### What the exercise asks:
Pull every line containing "from" out of the material below.

### Extracted entries:
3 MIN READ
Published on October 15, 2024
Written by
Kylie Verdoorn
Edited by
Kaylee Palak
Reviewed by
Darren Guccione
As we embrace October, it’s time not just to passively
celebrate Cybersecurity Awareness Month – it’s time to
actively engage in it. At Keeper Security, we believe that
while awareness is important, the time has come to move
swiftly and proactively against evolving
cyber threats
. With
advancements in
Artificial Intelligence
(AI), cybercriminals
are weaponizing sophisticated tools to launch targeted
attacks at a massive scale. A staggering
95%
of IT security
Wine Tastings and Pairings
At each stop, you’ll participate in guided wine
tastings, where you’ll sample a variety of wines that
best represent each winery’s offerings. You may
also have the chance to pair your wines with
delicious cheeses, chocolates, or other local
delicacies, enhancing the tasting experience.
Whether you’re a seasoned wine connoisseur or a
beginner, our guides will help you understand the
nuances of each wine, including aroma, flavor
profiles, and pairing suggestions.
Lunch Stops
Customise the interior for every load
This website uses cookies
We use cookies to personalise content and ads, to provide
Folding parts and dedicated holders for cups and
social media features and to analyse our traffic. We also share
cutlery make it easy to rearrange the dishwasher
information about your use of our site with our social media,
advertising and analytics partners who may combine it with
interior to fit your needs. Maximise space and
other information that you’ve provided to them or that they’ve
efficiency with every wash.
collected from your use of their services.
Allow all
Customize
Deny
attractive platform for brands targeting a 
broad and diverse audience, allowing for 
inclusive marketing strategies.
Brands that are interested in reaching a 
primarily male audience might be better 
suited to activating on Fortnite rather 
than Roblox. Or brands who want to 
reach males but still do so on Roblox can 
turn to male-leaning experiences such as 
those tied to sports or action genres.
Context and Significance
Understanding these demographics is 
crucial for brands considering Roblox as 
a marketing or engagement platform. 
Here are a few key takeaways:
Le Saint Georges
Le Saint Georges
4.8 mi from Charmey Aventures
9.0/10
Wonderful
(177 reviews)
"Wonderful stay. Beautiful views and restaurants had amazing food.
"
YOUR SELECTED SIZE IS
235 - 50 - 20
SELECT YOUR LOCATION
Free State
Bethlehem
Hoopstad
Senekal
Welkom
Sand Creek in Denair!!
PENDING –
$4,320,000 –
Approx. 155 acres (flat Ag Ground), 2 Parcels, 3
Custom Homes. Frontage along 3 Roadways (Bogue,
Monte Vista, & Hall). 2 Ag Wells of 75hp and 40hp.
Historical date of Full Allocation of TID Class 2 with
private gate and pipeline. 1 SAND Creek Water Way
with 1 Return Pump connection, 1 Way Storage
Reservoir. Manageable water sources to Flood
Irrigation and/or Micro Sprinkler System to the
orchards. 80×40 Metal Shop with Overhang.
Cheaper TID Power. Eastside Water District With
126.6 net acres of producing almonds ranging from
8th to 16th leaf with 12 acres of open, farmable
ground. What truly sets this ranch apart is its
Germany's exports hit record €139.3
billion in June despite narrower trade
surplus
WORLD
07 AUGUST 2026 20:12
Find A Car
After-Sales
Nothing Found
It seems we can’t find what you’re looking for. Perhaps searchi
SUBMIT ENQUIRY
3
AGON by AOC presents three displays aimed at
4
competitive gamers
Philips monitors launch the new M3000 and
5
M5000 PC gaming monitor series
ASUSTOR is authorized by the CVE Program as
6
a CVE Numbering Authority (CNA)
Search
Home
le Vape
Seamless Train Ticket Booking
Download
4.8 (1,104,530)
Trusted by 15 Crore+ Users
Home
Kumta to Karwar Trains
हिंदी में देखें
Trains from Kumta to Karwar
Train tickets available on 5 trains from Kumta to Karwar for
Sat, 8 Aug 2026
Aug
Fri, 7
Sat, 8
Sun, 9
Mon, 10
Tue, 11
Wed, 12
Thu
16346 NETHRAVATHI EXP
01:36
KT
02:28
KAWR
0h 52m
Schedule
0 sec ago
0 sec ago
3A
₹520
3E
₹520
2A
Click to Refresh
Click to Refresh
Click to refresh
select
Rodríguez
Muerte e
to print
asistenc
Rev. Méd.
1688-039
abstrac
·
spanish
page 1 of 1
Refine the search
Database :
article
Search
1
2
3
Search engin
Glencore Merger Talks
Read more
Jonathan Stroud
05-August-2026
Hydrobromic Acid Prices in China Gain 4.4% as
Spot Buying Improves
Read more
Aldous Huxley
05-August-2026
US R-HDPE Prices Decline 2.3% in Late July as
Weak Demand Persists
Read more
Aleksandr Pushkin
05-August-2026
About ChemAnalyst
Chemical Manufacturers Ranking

### Written answer:
collected from your use of their services.
4.8 mi from Charmey Aventures
126.6 net acres of producing almonds ranging from
Trains from Kumta to Karwar
Train tickets available on 5 trains from Kumta to Karwar for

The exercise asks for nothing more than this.